╭─ Task input

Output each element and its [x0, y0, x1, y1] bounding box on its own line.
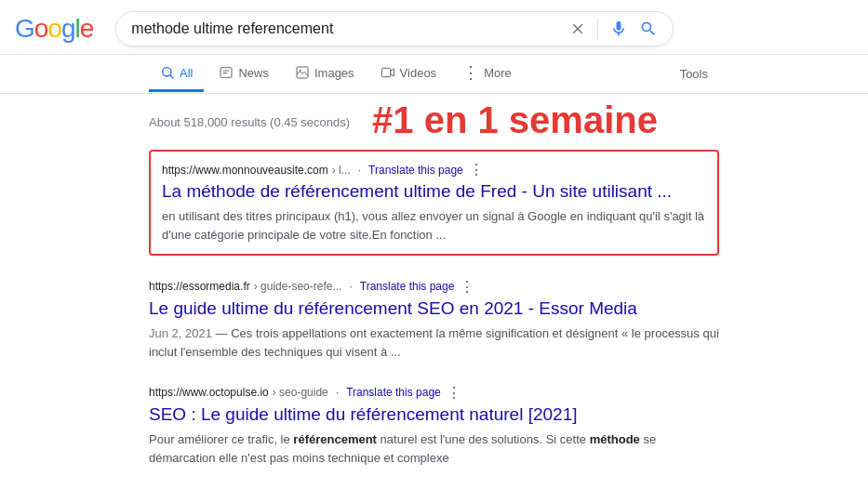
result-3-url-path: › seo-guide [273, 386, 328, 399]
all-icon [160, 65, 175, 80]
tab-news-label: News [238, 66, 269, 80]
result-2-url-path: › guide-seo-refe... [254, 280, 342, 293]
result-1-url-row: https://www.monnouveausite.com › l... · … [162, 161, 706, 178]
videos-icon [381, 65, 395, 80]
results-area: About 518,000 results (0.45 seconds) #1 … [0, 94, 868, 489]
result-1-url-path: › l... [332, 164, 351, 177]
tab-more-label: More [484, 66, 512, 80]
results-stats: About 518,000 results (0.45 seconds) [149, 115, 350, 129]
search-icon [639, 20, 658, 38]
result-1-url-base: https://www.monnouveausite.com [162, 164, 328, 177]
result-3-url-row: https://www.octopulse.io › seo-guide · T… [149, 384, 719, 402]
result-2-date: Jun 2, 2021 [149, 326, 212, 340]
tab-news[interactable]: News [207, 56, 280, 92]
voice-search-button[interactable] [609, 20, 628, 38]
search-result-3: https://www.octopulse.io › seo-guide · T… [149, 384, 719, 468]
result-2-translate[interactable]: Translate this page [360, 280, 455, 293]
result-1-snippet: en utilisant des titres principaux (h1),… [162, 207, 706, 244]
result-3-title[interactable]: SEO : Le guide ultime du référencement n… [149, 403, 719, 427]
svg-rect-7 [381, 68, 390, 76]
search-input[interactable]: methode ultime referencement [131, 20, 562, 37]
header: Google methode ultime referencement [0, 0, 868, 55]
tab-images[interactable]: Images [284, 56, 366, 92]
clear-icon [569, 20, 586, 37]
highlight-text: #1 en 1 semaine [372, 101, 658, 139]
more-dots: ⋮ [462, 64, 479, 81]
tab-all-label: All [180, 66, 193, 80]
result-2-title[interactable]: Le guide ultime du référencement SEO en … [149, 297, 719, 321]
result-3-menu-dots[interactable]: ⋮ [447, 384, 461, 402]
images-icon [295, 65, 310, 80]
divider [597, 18, 598, 40]
clear-button[interactable] [569, 20, 586, 37]
search-tabs: All News Images Videos ⋮ More Tools [0, 55, 868, 94]
search-button[interactable] [639, 20, 658, 38]
search-result-2: https://essormedia.fr › guide-seo-refe..… [149, 278, 719, 362]
microphone-icon [609, 20, 628, 38]
result-3-snippet: Pour améliorer ce trafic, le référenceme… [149, 430, 719, 468]
google-logo: Google [15, 14, 93, 44]
result-2-snippet: Jun 2, 2021 — Ces trois appellations ont… [149, 324, 719, 362]
result-3-url-base: https://www.octopulse.io [149, 386, 269, 399]
tab-images-label: Images [314, 66, 354, 80]
tab-videos[interactable]: Videos [369, 56, 448, 92]
svg-rect-2 [220, 68, 232, 78]
svg-line-1 [170, 75, 173, 78]
search-bar: methode ultime referencement [115, 11, 674, 46]
tools-button[interactable]: Tools [669, 58, 719, 90]
tab-more[interactable]: ⋮ More [451, 55, 523, 93]
result-2-url-base: https://essormedia.fr [149, 280, 250, 293]
results-stats-row: About 518,000 results (0.45 seconds) #1 … [149, 101, 719, 139]
tab-all[interactable]: All [149, 56, 204, 92]
result-1-menu-dots[interactable]: ⋮ [469, 161, 484, 178]
news-icon [219, 65, 234, 80]
search-bar-icons [569, 18, 658, 40]
result-1-title[interactable]: La méthode de référencement ultime de Fr… [162, 180, 706, 204]
search-result-1: https://www.monnouveausite.com › l... · … [149, 150, 719, 256]
tab-videos-label: Videos [400, 66, 437, 80]
result-2-menu-dots[interactable]: ⋮ [460, 278, 474, 296]
result-2-url-row: https://essormedia.fr › guide-seo-refe..… [149, 278, 719, 296]
result-1-translate[interactable]: Translate this page [368, 164, 463, 177]
result-3-translate[interactable]: Translate this page [346, 386, 441, 399]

╰─

→ Task description
Looking at the entries above, work out how many lines include the word "this" and reply with that number alone.

→ Expected output
3